=== Section Start ===
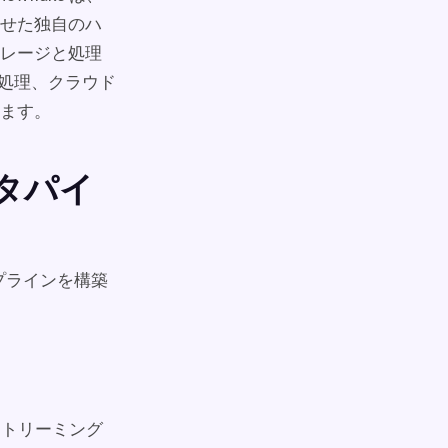
せた独自のハ
レージと処理
リ処理、クラウド
ます。
ータパイ
パイプラインを構築
トストリーミング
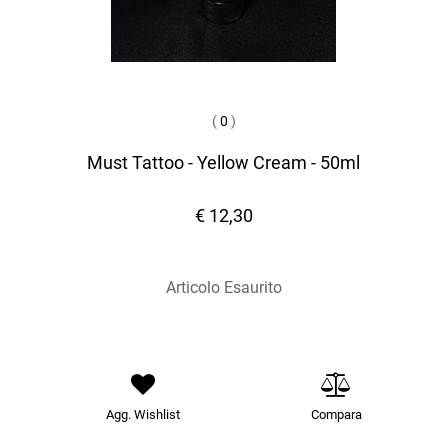
(
0
)
Must Tattoo - Yellow Cream - 50ml
€ 12,30
Articolo Esaurito
Agg. Wishlist
Compara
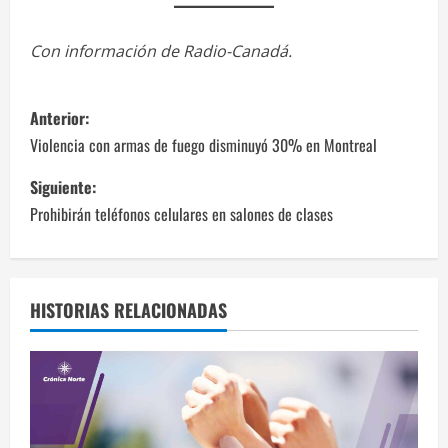
Con información de Radio-Canadá.
N
Anterior:
a
Violencia con armas de fuego disminuyó 30% en Montreal
v
Siguiente:
Prohibirán teléfonos celulares en salones de clases
e
g
a
HISTORIAS RELACIONADAS
c
i
ó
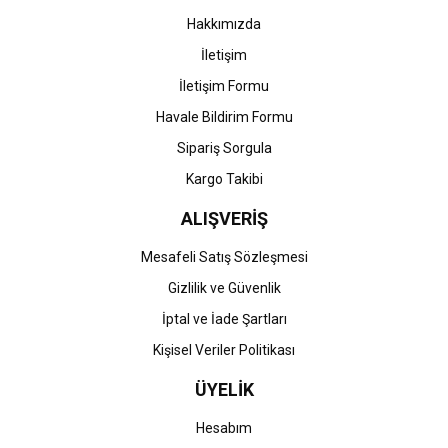
Bu ürüne benzer farklı alternatifler olmalı.
Hakkımızda
İletişim
İletişim Formu
Havale Bildirim Formu
Gönder
Sipariş Sorgula
Kargo Takibi
ALIŞVERİŞ
Mesafeli Satış Sözleşmesi
Gizlilik ve Güvenlik
İptal ve İade Şartları
Kişisel Veriler Politikası
ÜYELİK
Hesabım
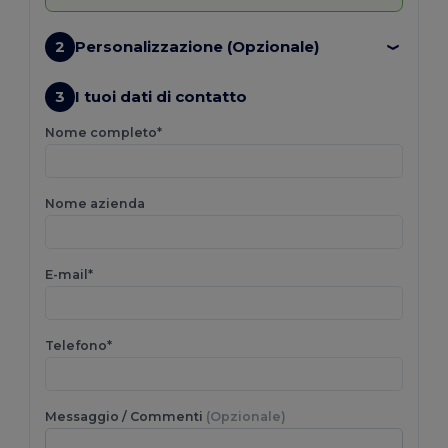
2
Personalizzazione (Opzionale)
3
I tuoi dati di contatto
Nome completo*
Nome azienda
E-mail*
Telefono*
Messaggio / Commenti
(Opzionale)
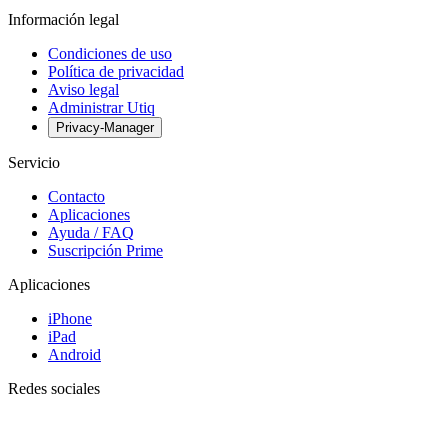
Información legal
Condiciones de uso
Política de privacidad
Aviso legal
Administrar Utiq
Privacy-Manager
Servicio
Contacto
Aplicaciones
Ayuda / FAQ
Suscripción Prime
Aplicaciones
iPhone
iPad
Android
Redes sociales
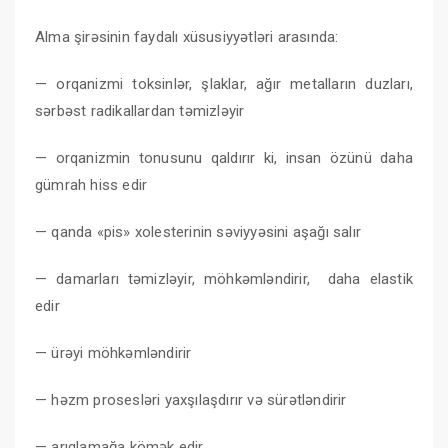
Alma şirəsinin faydalı xüsusiyyətləri arasında:
— orqanizmi toksinlər, şlaklar, ağır metalların duzları,
sərbəst radikallardan təmizləyir
— orqanizmin tonusunu qaldırır ki, insan özünü daha
gümrah hiss edir
— qanda «pis» xolesterinin səviyyəsini aşağı salır
— damarları təmizləyir, möhkəmləndirir, daha elastik
edir
— ürəyi möhkəmləndirir
— həzm prosesləri yaxşılaşdırır və sürətləndirir
— arıqlamağa kömək edir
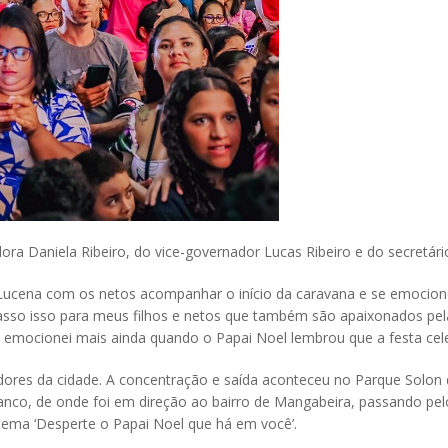
a Daniela Ribeiro, do vice-governador Lucas Ribeiro e do secretár
ucena com os netos acompanhar o início da caravana e se emocion
passo isso para meus filhos e netos que também são apaixonados pela
me emocionei mais ainda quando o Papai Noel lembrou que a festa cel
dores da cidade. A concentração e saída aconteceu no Parque Solon 
anco, de onde foi em direção ao bairro de Mangabeira, passando pelo 
ema ‘Desperte o Papai Noel que há em você’.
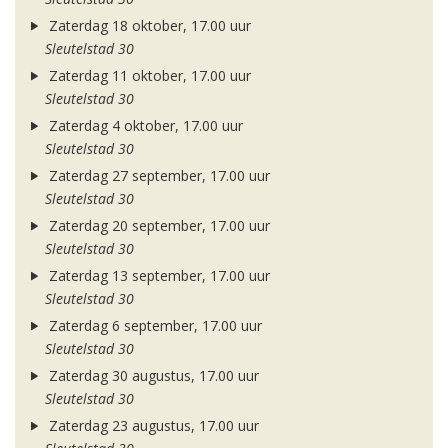
Zaterdag 18 oktober, 17.00 uur
Sleutelstad 30
Zaterdag 11 oktober, 17.00 uur
Sleutelstad 30
Zaterdag 4 oktober, 17.00 uur
Sleutelstad 30
Zaterdag 27 september, 17.00 uur
Sleutelstad 30
Zaterdag 20 september, 17.00 uur
Sleutelstad 30
Zaterdag 13 september, 17.00 uur
Sleutelstad 30
Zaterdag 6 september, 17.00 uur
Sleutelstad 30
Zaterdag 30 augustus, 17.00 uur
Sleutelstad 30
Zaterdag 23 augustus, 17.00 uur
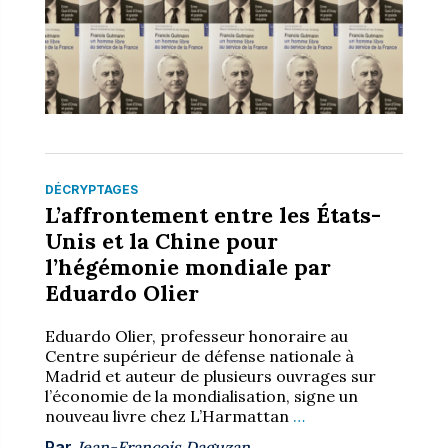
DÉCRYPTAGES
L’affrontement entre les États-
Unis et la Chine pour
l’hégémonie mondiale par
Eduardo Olier
Eduardo Olier, professeur honoraire au
Centre supérieur de défense nationale à
Madrid et auteur de plusieurs ouvrages sur
l’économie de la mondialisation, signe un
nouveau livre chez L’Harmattan
…
Par
Jean-François Daguzan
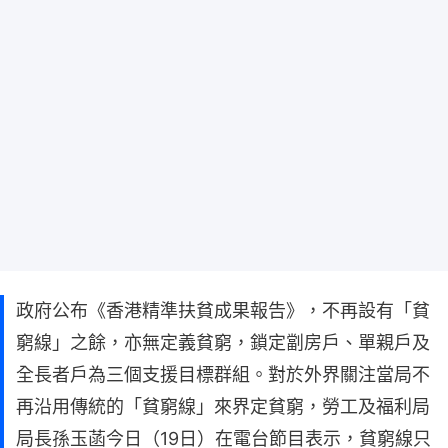
政府公布《香港精準扶貧成果報告》，不再設有「貧
窮線」之餘，亦無定義貧窮，鎖定劏房戶、單親戶及
全長者戶為三個支援目標群組。對於外界關注當局不
再沿用傳統的「貧窮線」來界定貧窮，勞工及福利局
局長孫玉菡今日（19日）在電台節目表示，貧窮線只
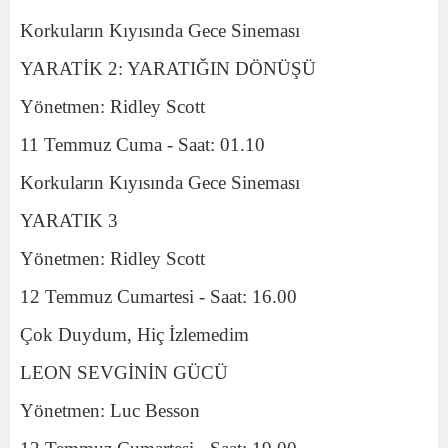
Korkuların Kıyısında Gece Sineması
YARATİK 2: YARATIĞIN DÖNÜŞÜ
Yönetmen: Ridley Scott
11 Temmuz Cuma - Saat: 01.10
Korkuların Kıyısında Gece Sineması
YARATIK 3
Yönetmen: Ridley Scott
12 Temmuz Cumartesi - Saat: 16.00
Çok Duydum, Hiç İzlemedim
LEON SEVGİNİN GÜCÜ
Yönetmen: Luc Besson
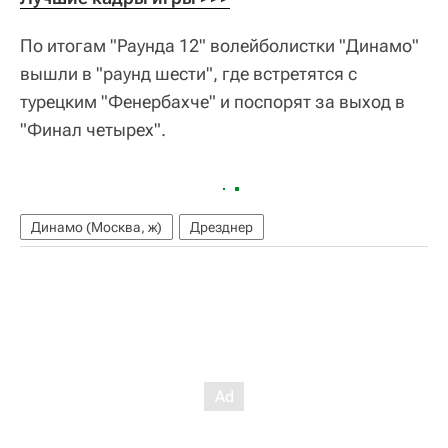
По итогам "Раунда 12" волейболистки "Динамо"
вышли в "раунд шести", где встретятся с
турецким "Фенербахче" и поспорят за выход в
"Финал четырех".
Динамо (Москва, ж)
Дрезднер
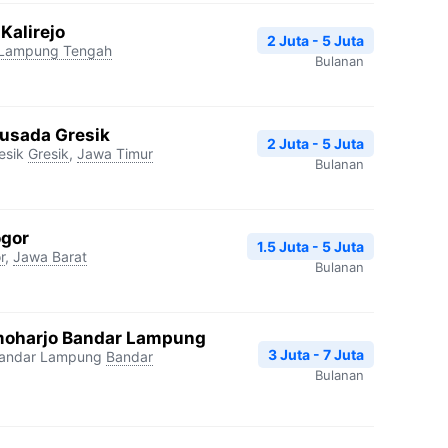
Kalirejo
2 Juta - 5 Juta
Lampung Tengah
Bulanan
usada Gresik
2 Juta - 5 Juta
esik
Gresik
,
Jawa Timur
Bulanan
ogor
1.5 Juta - 5 Juta
r
,
Jawa Barat
Bulanan
moharjo Bandar Lampung
3 Juta - 7 Juta
Bandar Lampung
Bandar
Bulanan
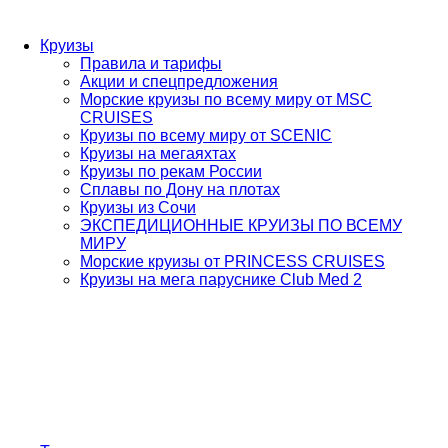
Круизы
Правила и тарифы
Акции и спецпредложения
Морские круизы по всему миру от MSC
CRUISES
Круизы по всему миру от SCENIC
Круизы на мегаяхтах
Круизы по рекам России
Сплавы по Дону на плотах
Круизы из Сочи
ЭКСПЕДИЦИОННЫЕ КРУИЗЫ ПО ВСЕМУ
МИРУ
Морские круизы от PRINCESS CRUISES
Круизы на мега паруснике Club Med 2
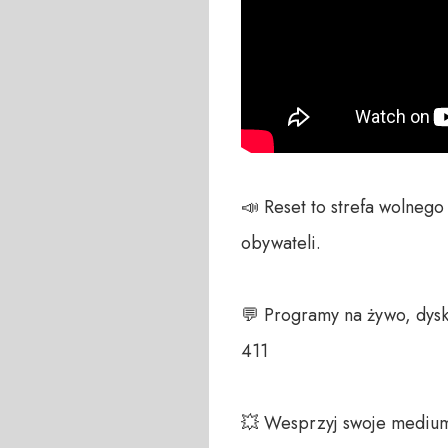
📣 Reset to strefa wolneg
obywateli. 

💬 Programy na żywo, dysk
411 

💥 Wesprzyj swoje medium!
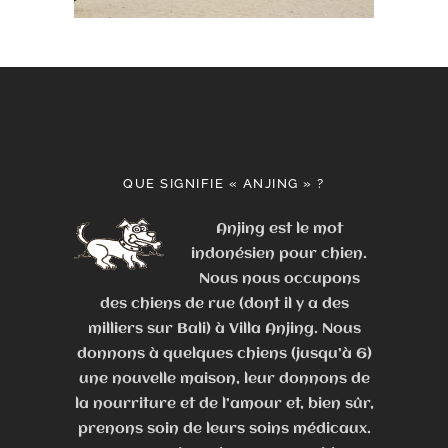
QUE SIGNIFIE « ANJING » ?
Anjing est le mot
indonésien pour chien.
Nous nous occupons
des chiens de rue (dont il y a des
milliers sur Bali) à Villa Anjing. Nous
donnons à quelques chiens (jusqu’à 6)
une nouvelle maison, leur donnons de
la nourriture et de l’amour et, bien sûr,
prenons soin de leurs soins médicaux.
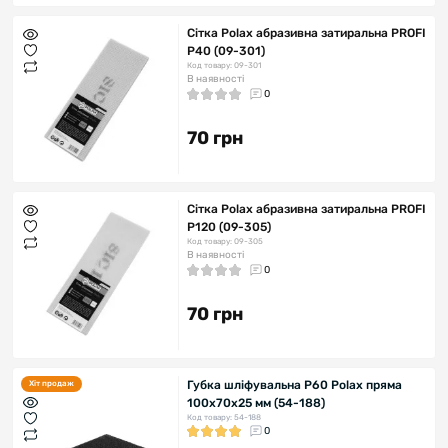
Сітка Polax абразивна затиральна PROFI
Р40 (09-301)
Код товару: 09-301
В наявності
0
70 грн
Сітка Polax абразивна затиральна PROFI
Р120 (09-305)
Код товару: 09-305
В наявності
0
70 грн
Губка шліфувальна P60 Polax пряма
Хіт продаж
100х70х25 мм (54-188)
Код товару: 54-188
0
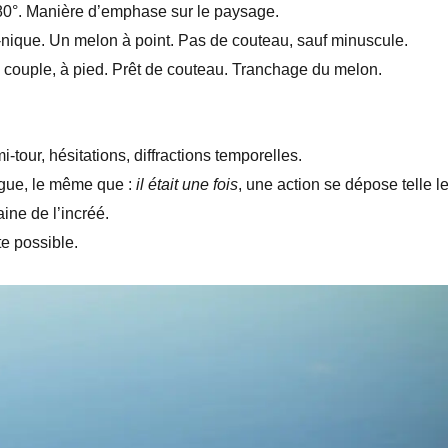
180°. Manière d’emphase sur le paysage.
-nique. Un melon à point. Pas de couteau, sauf minuscule.
un couple, à pied. Prêt de couteau. Tranchage du melon.
mi-tour, hésitations, diffractions temporelles.
gue, le même que :
il était une fois
, une action se dépose telle l
aine de l’incréé.
te possible.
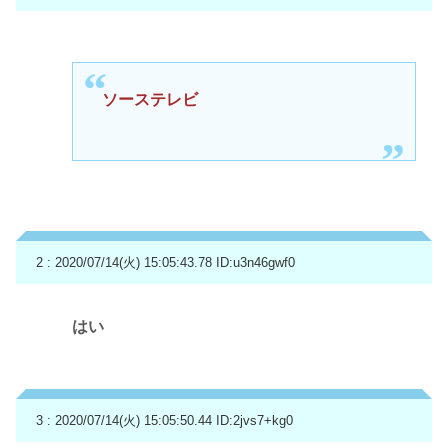
ソーステレビ
2 : 2020/07/14(火) 15:05:43.78
ID:u3n46gwf0
はい
3 : 2020/07/14(火) 15:05:50.44
ID:2jvs7+kg0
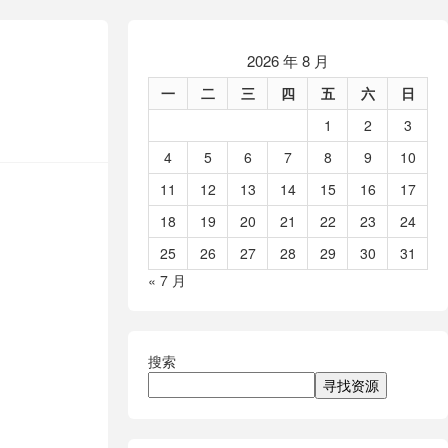
2026 年 8 月
一
二
三
四
五
六
日
1
2
3
4
5
6
7
8
9
10
11
12
13
14
15
16
17
18
19
20
21
22
23
24
25
26
27
28
29
30
31
« 7 月
搜索
寻找资源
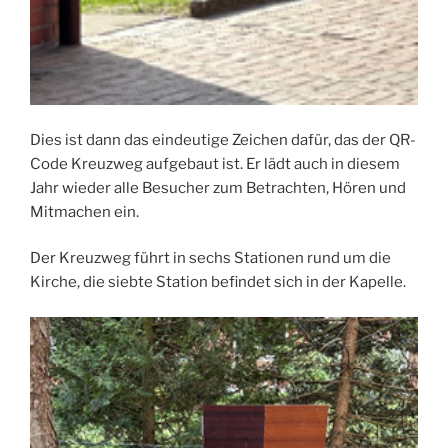
Dies ist dann das eindeutige Zeichen dafür, das der QR-
Code Kreuzweg aufgebaut ist. Er lädt auch in diesem
Jahr wieder alle Besucher zum Betrachten, Hören und
Mitmachen ein.
Der Kreuzweg führt in sechs Stationen rund um die
Kirche, die siebte Station befindet sich in der Kapelle.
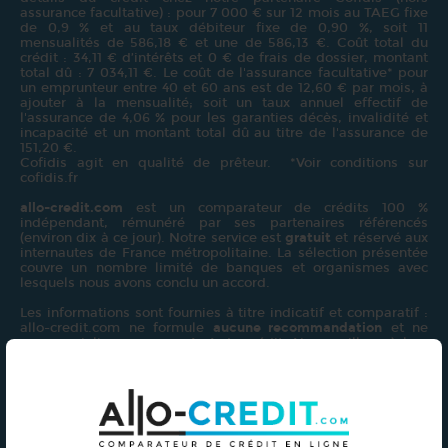
assurance facultative) : pour 7 000 € sur 12 mois au TAEG fixe
de 0,9 % et au taux débiteur fixe de 0,90 %, soit 11
mensualités de 586,18 € et une de 586,13 €. Coût total du
crédit : 34,11 € d’intérêts et 0 € de frais de dossier, montant
total dû : 7 034,11 €. Le coût de l'assurance facultative* pour
un emprunteur entre 40 et 60 ans est de 12,60 € par mois, à
ajouter à la mensualité; soit un taux annuel effectif de
l'assurance de 4,06 % pour les garanties décès, invalidité et
incapacité et un montant total dû au titre de l'assurance de
151,20 €.
Cofidis agit en qualité de prêteur. *Voir conditions sur
cofidis.fr
allo-credit.com
est un comparateur de crédits 100 %
indépendant, rémunéré par ses partenaires référencés
(environ dix à ce jour). Notre service est
gratuit
et réservé aux
internautes de France métropolitaine. La sélection présentée
couvre un nombre limité de banques et organismes avec
lesquels nous avons conclu un accord.
Les informations sont fournies à titre indicatif et comparatif :
allo-credit.com ne formule
aucune recommandation
et ne
commercialise
aucun contrat
de crédit. Nous veillons à leur
exactitude, mais vous devez les vérifier directement auprès
de nos partenaires avant tout engagement.
Mentions légales du crédit
Le regroupement de crédits peut allonger la durée de
remboursement et augmenter le coût total.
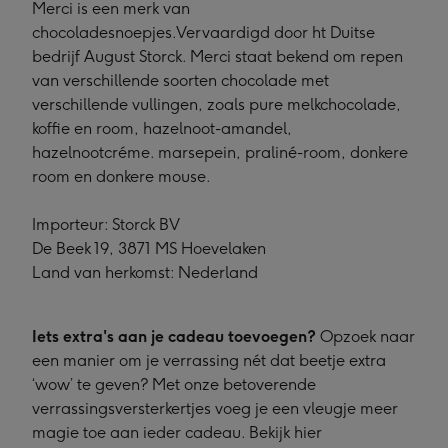
Merci is een merk van
chocoladesnoepjes.Vervaardigd door ht Duitse
bedrijf August Storck. Merci staat bekend om repen
van verschillende soorten chocolade met
verschillende vullingen, zoals pure melkchocolade,
koffie en room, hazelnoot-amandel,
hazelnootcréme. marsepein, praliné-room, donkere
room en donkere mouse.
Importeur: Storck BV
De Beek 19, 3871 MS Hoevelaken
Land van herkomst: Nederland
Iets extra's aan je cadeau toevoegen?
Opzoek naar
een manier om je verrassing nét dat beetje extra
‘wow’ te geven? Met onze betoverende
verrassingsversterkertjes voeg je een vleugje meer
magie toe aan ieder cadeau. Bekijk hier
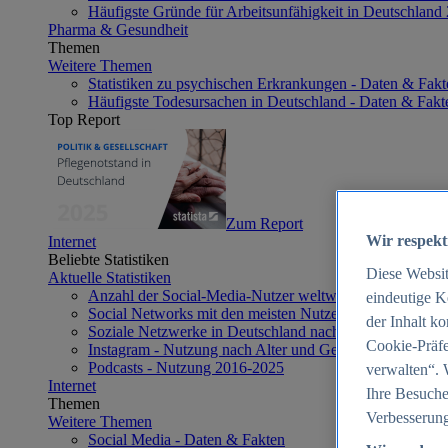
Häufigste Gründe für Arbeitsunfähigkeit in Deutschland
Pharma & Gesundheit
Themen
Weitere Themen
Statistiken zu psychischen Erkrankungen - Daten & Fakt
Häufigste Todesursachen in Deutschland - Daten & Fakt
Top Report
Zum Report
Wir respekt
Internet
Beliebte Statistiken
Diese Websi
Aktuelle Statistiken
Anzahl der Social-Media-Nutzer weltweit 2012-2025
eindeutige K
Social Networks mit den meisten Nutzern weltweit 2025
der Inhalt k
Soziale Netzwerke in Deutschland nach Generationen 2
Cookie-Präfe
Instagram - Nutzung nach Alter und Geschlecht in Deut
Podcasts - Nutzung 2016-2025
verwalten“. 
Internet
Ihre Besuche
Themen
Verbesserung
Weitere Themen
Social Media - Daten & Fakten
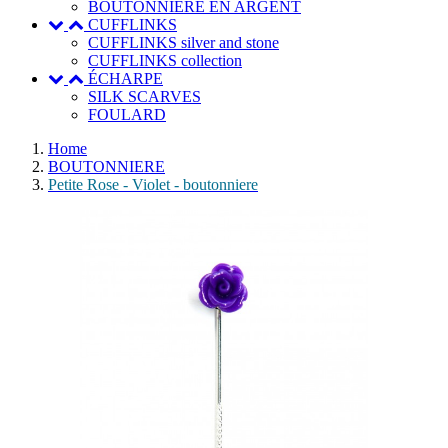
BOUTONNIERE EN ARGENT
CUFFLINKS
CUFFLINKS silver and stone
CUFFLINKS collection
ÉCHARPE
SILK SCARVES
FOULARD
Home
BOUTONNIERE
Petite Rose - Violet - boutonniere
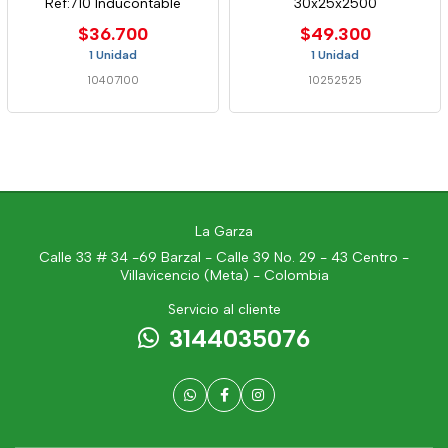
Ref:710 Inducontable
30x25x2500
$36.700
$49.300
1 Unidad
1 Unidad
10407100
10252525
La Garza
Calle 33 # 34 -69 Barzal - Calle 39 No. 29 - 43 Centro -
Villavicencio (Meta) - Colombia
Servicio al cliente
3144035076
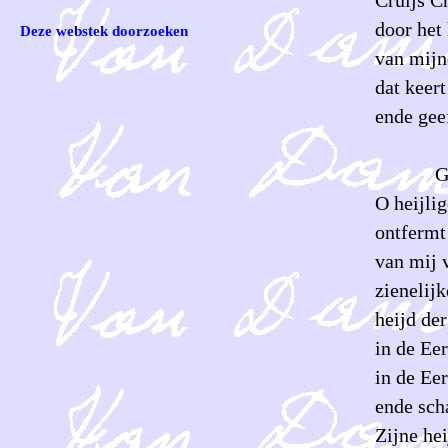
door het
Deze webstek doorzoeken
van mijne
dat keert
ende gee
Geb
O heijli
ontfermt
van mij 
zienelijk
heijd de
in de Ee
in de Eer
ende sch
Zijne hei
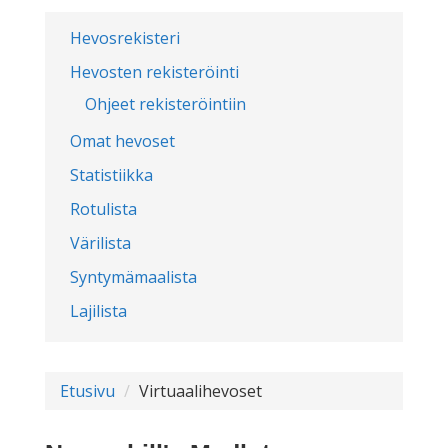
Hevosrekisteri
Hevosten rekisteröinti
Ohjeet rekisteröintiin
Omat hevoset
Statistiikka
Rotulista
Värilista
Syntymämaalista
Lajilista
Etusivu
Virtuaalihevoset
=== Section End ===
Give again the stretch of lines above from the one with "Der Kreuzweg führt" through the one with "couvre un nombre", both ends kept, and copy no pictures.

* [RESULT]
Der Kreuzweg führt in sechs Stationen rund um die
Kirche, die siebte Station befindet sich in der Kapelle.
assurance facultative) : pour 7 000 € sur 12 mois au TAEG fixe
de 0,9 % et au taux débiteur fixe de 0,90 %, soit 11
mensualités de 586,18 € et une de 586,13 €. Coût total du
crédit : 34,11 € d’intérêts et 0 € de frais de dossier, montant
total dû : 7 034,11 €. Le coût de l'assurance facultative* pour
un emprunteur entre 40 et 60 ans est de 12,60 € par mois, à
ajouter à la mensualité; soit un taux annuel effectif de
l'assurance de 4,06 % pour les garanties décès, invalidité et
incapacité et un montant total dû au titre de l'assurance de
151,20 €.
Cofidis agit en qualité de prêteur. *Voir conditions sur
cofidis.fr
allo-credit.com
est un comparateur de crédits 100 %
indépendant, rémunéré par ses partenaires référencés
(environ dix à ce jour). Notre service est
gratuit
et réservé aux
internautes de France métropolitaine. La sélection présentée
couvre un nombre limité de banques et organismes avec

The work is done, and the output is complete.